───── GIVEN RECORDS ─────

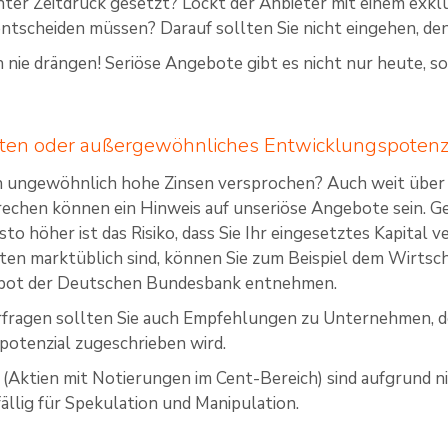
ter Zeitdruck gesetzt? Lockt der Anbieter mit einem exklus
ntscheiden müssen? Darauf sollten Sie nicht eingehen, denn 
ch nie drängen! Seriöse Angebote gibt es nicht nur heute, 
ten oder außergewöhnliches Entwicklungspotenz
 ungewöhnlich hohe Zinsen versprochen? Auch weit über
echen können ein Hinweis auf unseriöse Angebote sein. Gen
sto höher ist das Risiko, dass Sie Ihr eingesetztes Kapital ve
en marktüblich sind, können Sie zum Beispiel dem Wirtsc
bot der Deutschen Bundesbank entnehmen.
erfragen sollten Sie auch Empfehlungen zu Unternehmen, 
otenzial zugeschrieben wird.
(Aktien mit Notierungen im Cent-Bereich) sind aufgrund n
ällig für Spekulation und Manipulation.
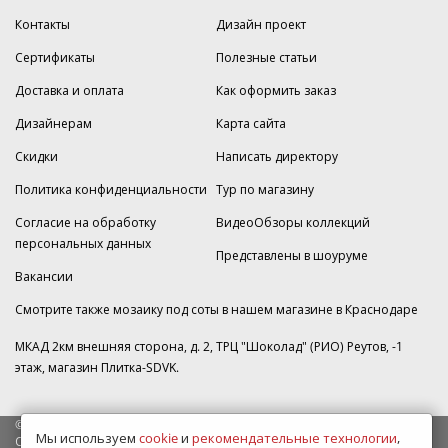
Контакты
Дизайн проект
Сертификаты
Полезные статьи
Доставка и оплата
Как оформить заказ
Дизайнерам
Карта сайта
Скидки
Написать директору
Политика конфиденциальности
Тур по магазину
Согласие на обработку
ВидеоОбзоры коллекций
персональных данных
Представлены в шоуруме
Вакансии
Смотрите также мозаику под соты в нашем магазине
в Краснодаре
МКАД 2км внешняя сторона, д. 2, ТРЦ "Шоколад" (РИО) Реутов, -1
этаж, магазин Плитка-SDVK.
© 2009—2026 г. Все права защищены
Мы используем
cookie
и
рекомендательные технологии
,
Обращаем Ваше внимание на то, что данный интернет-сайт носит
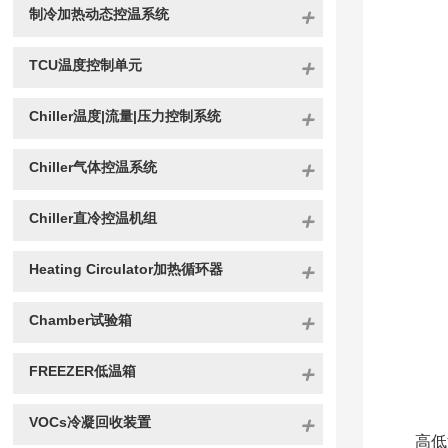
制冷加热动态控温系统
TCU温度控制单元
Chiller温度|流量|压力控制系统
Chiller气体控温系统
Chiller直冷控温机组
Heating Circulator加热循环器
Chamber试验箱
FREEZER低温箱
VOCs冷凝回收装置
高低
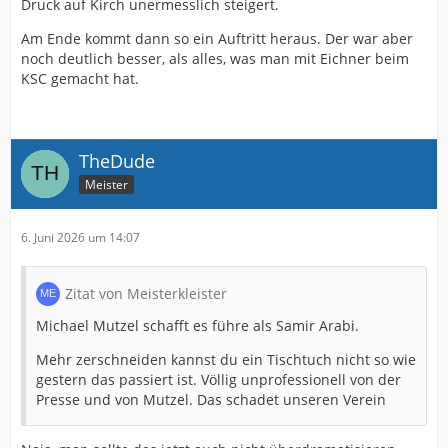
Druck auf Kirch unermesslich steigert.
Am Ende kommt dann so ein Auftritt heraus. Der war aber
noch deutlich besser, als alles, was man mit Eichner beim
KSC gemacht hat.
TheDude
Meister
6. Juni 2026 um 14:07
Zitat von Meisterkleister
Michael Mutzel schafft es führe als Samir Arabi.
Mehr zerschneiden kannst du ein Tischtuch nicht so wie
gestern das passiert ist. Völlig unprofessionell von der
Presse und von Mutzel. Das schadet unseren Verein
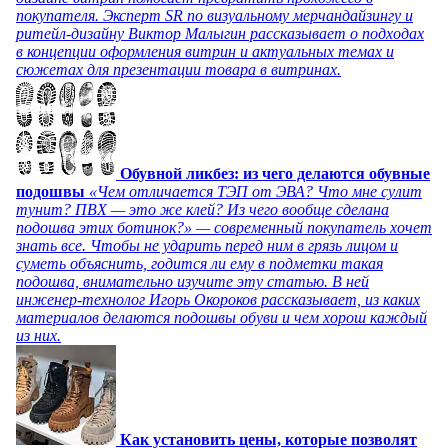
покупателя. Эксперт SR по визуальному мерчандайзингу и
ритейл-дизайну Виктор Малыгин рассказывает о подходах
в концепции оформления витрин и актуальных темах и
сюжетах для презентации товара в витринах.
Обувной ликбез: из чего делаются обувные
подошвы
«Чем отличается ТЭП от ЭВА? Что мне сулит
тунит? ПВХ — это же клей? Из чего вообще сделана
подошва этих ботинок?» — современный покупатель хочет
знать все. Чтобы не ударить перед ним в грязь лицом и
суметь объяснить, годится ли ему в подметки такая
подошва, внимательно изучите эту статью. В ней
инженер-технолог Игорь Окороков рассказывает, из каких
материалов делаются подошвы обуви и чем хорош каждый
из них.
Как установить цены, которые позволят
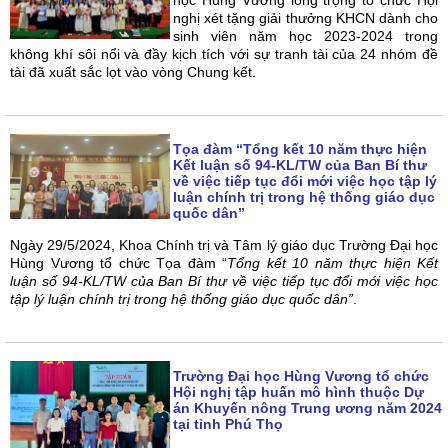
nghị xét tặng giải thưởng KHCN dành cho
sinh viên năm học 2023-2024 trong
không khí sôi nổi và đầy kịch tích với sự tranh tài của 24 nhóm đề
tài đã xuất sắc lọt vào vòng Chung kết.
Tọa đàm “Tổng kết 10 năm thực hiện
Kết luận số 94-KL/TW của Ban Bí thư
về việc tiếp tục đổi mới việc học tập lý
luận chính trị trong hệ thống giáo dục
quốc dân”
Ngày 29/5/2024, Khoa Chính trị và Tâm lý giáo dục Trường Đại học
Hùng Vương tổ chức Tọa đàm “
Tổng
kết 10 năm thực hiện Kết
luận số 94-KL/TW của Ban Bí thư về việc tiếp tục đổi mới việc học
tập lý luận chính trị trong hệ thống giáo dục quốc dân”
.
Trường Đại học Hùng Vương tổ chức
Hội nghị tập huấn mô hình thuộc Dự
án Khuyến nông Trung ương năm 2024
tại tỉnh Phú Thọ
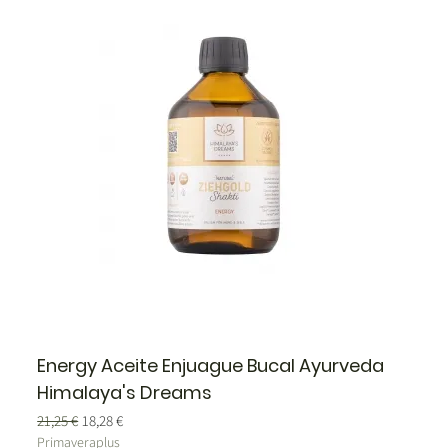
Energy Aceite Enjuague Bucal Ayurveda
Himalaya's Dreams
Precio
Precio de oferta
21,25 €
18,28 €
Primaveraplus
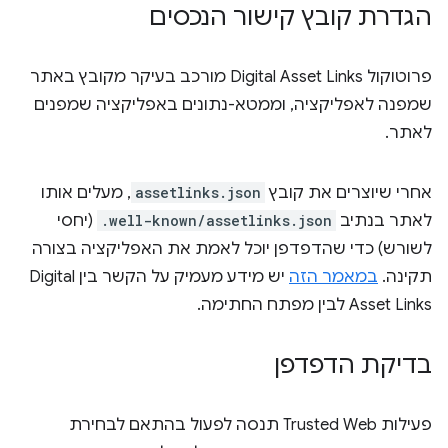
הגדרת קובץ קישור הנכסים
פרוטוקול Digital Asset Links מורכב בעיקר מקובץ באתר
שמפנה לאפליקציה, וממטא-נתונים באפליקציה שמפנים
לאתר.
אחרי שיוצרים את קובץ
assetlinks.json
, מעלים אותו
לאתר בנתיב
.well-known/assetlinks.json
(יחסי
לשורש) כדי שהדפדפן יוכל לאמת את האפליקציה בצורה
תקינה.
במאמר הזה
יש מידע מעמיק על הקשר בין Digital
Asset Links לבין מפתח החתימה.
בדיקת הדפדפן
פעילות Trusted Web תנסה לפעול בהתאם לבחירת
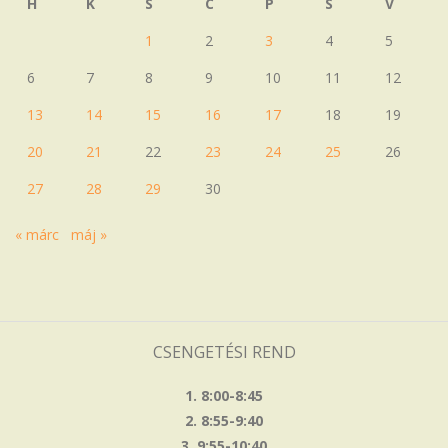
H
K
S
C
P
S
V
1
2
3
4
5
6
7
8
9
10
11
12
13
14
15
16
17
18
19
20
21
22
23
24
25
26
27
28
29
30
« márc
máj »
CSENGETÉSI REND
1. 8:00-8:45
2. 8:55-9:40
3. 9:55-10:40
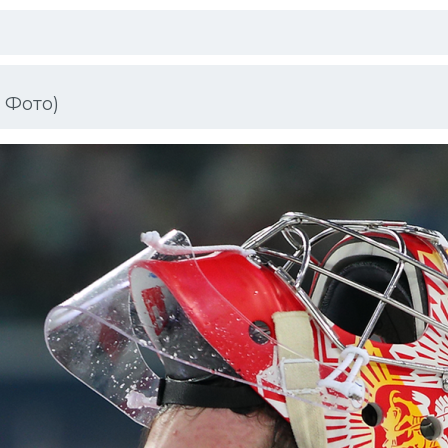
 Фото)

─────

TO DO:
The answer should be nothing but the number of lines in this data that include "Vương".

SOLUTION TO THE EXERCISE:
2